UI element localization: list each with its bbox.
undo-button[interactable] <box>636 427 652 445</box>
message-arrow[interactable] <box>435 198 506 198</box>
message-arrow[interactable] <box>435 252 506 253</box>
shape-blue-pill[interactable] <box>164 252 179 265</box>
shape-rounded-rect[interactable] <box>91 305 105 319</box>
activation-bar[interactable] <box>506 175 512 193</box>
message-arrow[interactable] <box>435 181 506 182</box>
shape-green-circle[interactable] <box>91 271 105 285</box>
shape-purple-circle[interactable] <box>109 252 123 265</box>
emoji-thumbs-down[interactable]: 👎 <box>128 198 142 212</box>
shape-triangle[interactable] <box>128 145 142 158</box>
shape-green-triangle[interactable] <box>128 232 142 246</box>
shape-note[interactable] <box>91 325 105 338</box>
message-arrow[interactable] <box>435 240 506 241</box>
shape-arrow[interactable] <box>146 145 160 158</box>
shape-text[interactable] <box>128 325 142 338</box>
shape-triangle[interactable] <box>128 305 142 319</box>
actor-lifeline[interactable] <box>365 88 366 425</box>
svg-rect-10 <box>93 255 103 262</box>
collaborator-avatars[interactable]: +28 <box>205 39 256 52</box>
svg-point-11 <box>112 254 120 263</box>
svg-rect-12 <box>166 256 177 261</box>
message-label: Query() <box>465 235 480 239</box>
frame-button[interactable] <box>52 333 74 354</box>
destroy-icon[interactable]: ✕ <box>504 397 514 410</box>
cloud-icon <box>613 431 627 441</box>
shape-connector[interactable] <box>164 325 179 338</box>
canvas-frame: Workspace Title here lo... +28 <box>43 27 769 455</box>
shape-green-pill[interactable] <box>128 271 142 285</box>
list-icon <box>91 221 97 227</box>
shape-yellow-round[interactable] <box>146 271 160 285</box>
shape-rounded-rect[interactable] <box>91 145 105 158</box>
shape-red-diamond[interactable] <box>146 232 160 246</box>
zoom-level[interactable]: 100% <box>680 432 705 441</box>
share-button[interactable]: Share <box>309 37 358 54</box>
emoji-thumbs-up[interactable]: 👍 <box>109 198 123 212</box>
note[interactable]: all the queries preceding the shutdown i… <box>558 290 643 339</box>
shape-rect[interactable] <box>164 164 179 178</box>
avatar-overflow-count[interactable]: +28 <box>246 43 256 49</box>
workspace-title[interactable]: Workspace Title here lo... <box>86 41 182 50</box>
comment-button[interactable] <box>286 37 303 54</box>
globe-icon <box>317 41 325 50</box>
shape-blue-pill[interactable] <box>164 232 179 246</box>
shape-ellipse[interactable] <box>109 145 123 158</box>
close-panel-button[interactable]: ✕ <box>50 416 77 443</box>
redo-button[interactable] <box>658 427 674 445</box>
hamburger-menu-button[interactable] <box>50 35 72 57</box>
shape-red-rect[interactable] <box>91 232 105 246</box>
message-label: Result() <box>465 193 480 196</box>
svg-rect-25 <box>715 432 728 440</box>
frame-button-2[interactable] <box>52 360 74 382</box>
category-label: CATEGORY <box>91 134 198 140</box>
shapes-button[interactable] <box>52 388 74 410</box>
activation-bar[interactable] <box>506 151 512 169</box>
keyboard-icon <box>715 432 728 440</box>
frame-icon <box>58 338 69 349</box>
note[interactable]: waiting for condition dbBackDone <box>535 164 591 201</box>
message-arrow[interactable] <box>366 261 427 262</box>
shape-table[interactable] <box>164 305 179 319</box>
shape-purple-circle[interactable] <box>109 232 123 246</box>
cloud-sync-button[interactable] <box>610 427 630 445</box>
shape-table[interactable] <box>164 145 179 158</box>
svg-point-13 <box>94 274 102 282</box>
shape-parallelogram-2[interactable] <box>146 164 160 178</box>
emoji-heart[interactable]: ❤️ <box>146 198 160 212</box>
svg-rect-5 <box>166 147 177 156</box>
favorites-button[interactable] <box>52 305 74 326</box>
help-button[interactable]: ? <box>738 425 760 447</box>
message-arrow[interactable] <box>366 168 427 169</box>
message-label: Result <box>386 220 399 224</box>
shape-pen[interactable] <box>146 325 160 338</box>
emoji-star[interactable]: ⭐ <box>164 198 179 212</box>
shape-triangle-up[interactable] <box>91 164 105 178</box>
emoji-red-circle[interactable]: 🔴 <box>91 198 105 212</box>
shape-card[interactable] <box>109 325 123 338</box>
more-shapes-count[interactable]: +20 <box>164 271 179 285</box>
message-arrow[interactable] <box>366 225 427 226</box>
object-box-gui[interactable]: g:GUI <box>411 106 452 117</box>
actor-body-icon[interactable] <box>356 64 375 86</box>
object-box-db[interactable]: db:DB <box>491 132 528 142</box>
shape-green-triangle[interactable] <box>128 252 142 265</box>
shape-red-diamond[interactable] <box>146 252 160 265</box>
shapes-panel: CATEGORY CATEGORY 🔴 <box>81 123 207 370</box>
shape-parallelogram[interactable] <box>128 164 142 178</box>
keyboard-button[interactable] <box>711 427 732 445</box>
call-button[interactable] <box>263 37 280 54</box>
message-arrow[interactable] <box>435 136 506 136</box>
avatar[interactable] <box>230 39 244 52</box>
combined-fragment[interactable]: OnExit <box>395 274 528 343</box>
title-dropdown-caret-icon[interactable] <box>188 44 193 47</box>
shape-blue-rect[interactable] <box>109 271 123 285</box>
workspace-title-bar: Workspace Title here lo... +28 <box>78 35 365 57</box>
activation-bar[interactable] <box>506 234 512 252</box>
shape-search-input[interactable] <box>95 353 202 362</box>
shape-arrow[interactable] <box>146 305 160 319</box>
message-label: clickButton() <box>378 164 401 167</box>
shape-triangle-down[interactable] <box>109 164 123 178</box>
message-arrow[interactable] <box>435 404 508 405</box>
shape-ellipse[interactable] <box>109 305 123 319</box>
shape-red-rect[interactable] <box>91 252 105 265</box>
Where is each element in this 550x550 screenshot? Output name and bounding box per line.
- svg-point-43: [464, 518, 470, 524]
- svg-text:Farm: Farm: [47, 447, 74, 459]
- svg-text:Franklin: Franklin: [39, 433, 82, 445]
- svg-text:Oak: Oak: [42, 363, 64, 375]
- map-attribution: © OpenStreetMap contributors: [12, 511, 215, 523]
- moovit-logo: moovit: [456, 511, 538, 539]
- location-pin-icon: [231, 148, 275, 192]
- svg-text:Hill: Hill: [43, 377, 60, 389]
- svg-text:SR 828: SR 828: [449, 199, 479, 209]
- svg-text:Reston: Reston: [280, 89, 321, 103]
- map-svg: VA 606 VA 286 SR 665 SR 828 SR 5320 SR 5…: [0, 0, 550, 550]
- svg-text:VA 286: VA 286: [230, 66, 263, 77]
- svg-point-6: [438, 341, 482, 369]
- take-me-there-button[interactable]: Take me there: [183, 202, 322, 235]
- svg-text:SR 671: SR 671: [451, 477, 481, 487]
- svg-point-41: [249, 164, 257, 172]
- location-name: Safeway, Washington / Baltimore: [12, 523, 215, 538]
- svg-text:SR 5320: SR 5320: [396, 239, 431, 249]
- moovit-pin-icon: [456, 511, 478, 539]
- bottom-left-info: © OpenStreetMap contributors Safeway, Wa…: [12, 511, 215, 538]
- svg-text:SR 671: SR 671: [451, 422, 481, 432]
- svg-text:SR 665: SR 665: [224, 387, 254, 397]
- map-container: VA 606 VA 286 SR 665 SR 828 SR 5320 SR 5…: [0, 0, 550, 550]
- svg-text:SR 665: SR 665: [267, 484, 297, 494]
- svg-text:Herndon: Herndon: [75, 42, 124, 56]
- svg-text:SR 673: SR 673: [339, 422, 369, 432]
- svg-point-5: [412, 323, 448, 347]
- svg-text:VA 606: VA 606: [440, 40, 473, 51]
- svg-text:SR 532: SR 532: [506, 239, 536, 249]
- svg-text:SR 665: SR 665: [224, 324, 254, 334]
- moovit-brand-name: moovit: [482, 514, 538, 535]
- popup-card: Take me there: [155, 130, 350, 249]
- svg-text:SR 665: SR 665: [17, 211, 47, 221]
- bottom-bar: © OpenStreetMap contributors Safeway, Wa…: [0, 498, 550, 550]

* Prompt
If a line in the material contains "rect", show it.

* Written answer
shape-rounded-rect[interactable] <box>91 305 105 319</box>
svg-rect-10 <box>93 255 103 262</box>
svg-rect-12 <box>166 256 177 261</box>
shape-rounded-rect[interactable] <box>91 145 105 158</box>
shape-rect[interactable] <box>164 164 179 178</box>
shape-red-rect[interactable] <box>91 232 105 246</box>
svg-rect-25 <box>715 432 728 440</box>
svg-rect-5 <box>166 147 177 156</box>
shape-blue-rect[interactable] <box>109 271 123 285</box>
shape-red-rect[interactable] <box>91 252 105 265</box>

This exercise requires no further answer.